Dataset entries
■ ■ ■ ■ ■

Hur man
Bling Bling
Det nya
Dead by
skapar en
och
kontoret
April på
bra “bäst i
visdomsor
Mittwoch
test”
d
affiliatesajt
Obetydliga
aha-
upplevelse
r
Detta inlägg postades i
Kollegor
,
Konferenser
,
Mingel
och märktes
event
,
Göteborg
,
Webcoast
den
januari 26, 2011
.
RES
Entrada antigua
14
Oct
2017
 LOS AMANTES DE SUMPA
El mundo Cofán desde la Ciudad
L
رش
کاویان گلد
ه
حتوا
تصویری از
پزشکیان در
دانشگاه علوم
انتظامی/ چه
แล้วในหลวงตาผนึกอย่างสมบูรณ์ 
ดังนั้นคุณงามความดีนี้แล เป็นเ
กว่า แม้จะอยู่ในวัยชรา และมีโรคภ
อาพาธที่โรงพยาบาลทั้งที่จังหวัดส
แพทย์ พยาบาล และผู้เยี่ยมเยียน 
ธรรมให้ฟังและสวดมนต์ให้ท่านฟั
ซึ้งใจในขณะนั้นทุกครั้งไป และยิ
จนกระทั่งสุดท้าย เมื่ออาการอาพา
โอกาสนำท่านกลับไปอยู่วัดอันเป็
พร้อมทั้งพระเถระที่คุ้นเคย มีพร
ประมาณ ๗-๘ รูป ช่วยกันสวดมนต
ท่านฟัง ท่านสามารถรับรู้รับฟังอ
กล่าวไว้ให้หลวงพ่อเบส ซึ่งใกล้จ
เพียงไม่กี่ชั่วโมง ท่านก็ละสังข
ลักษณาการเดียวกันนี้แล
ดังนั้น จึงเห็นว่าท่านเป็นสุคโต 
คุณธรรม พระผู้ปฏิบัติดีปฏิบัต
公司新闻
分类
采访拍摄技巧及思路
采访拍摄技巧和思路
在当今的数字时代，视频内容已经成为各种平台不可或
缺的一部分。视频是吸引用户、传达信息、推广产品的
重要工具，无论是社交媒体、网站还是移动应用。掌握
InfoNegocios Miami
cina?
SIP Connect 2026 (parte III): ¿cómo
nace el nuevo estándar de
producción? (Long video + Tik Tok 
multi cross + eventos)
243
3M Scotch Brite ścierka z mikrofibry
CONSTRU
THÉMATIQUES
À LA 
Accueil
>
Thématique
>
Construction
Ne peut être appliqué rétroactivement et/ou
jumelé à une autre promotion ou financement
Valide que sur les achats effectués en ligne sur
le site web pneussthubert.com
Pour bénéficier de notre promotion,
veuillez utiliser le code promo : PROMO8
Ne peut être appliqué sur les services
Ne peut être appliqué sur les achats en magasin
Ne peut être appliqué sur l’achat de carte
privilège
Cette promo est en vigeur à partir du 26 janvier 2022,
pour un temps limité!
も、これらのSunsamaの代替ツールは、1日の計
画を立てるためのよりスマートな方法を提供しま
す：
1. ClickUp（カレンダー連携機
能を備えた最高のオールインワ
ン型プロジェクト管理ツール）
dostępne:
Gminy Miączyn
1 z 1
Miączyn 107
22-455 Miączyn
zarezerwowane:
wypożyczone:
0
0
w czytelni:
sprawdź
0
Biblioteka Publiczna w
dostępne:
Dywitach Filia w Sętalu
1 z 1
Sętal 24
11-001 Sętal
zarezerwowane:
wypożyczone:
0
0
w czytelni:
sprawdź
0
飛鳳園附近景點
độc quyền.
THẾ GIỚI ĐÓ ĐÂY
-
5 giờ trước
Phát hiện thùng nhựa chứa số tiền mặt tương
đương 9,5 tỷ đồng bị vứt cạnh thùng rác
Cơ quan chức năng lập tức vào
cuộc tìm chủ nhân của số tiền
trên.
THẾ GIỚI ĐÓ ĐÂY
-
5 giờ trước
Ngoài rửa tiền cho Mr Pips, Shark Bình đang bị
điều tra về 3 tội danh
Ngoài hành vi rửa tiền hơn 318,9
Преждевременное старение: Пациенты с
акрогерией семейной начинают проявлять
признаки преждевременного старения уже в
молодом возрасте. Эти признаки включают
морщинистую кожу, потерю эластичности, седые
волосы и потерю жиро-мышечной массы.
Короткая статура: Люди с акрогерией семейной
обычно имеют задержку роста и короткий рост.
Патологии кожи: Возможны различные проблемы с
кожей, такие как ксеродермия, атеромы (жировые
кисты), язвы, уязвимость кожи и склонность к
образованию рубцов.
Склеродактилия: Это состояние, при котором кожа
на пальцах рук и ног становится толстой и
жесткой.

■ ■ ■ ■ ■

_What is being asked:_ Examine the records and pull out every line where the string "потерю" occurs.

_Task answer:_
морщинистую кожу, потерю эластичности, седые
волосы и потерю жиро-мышечной массы.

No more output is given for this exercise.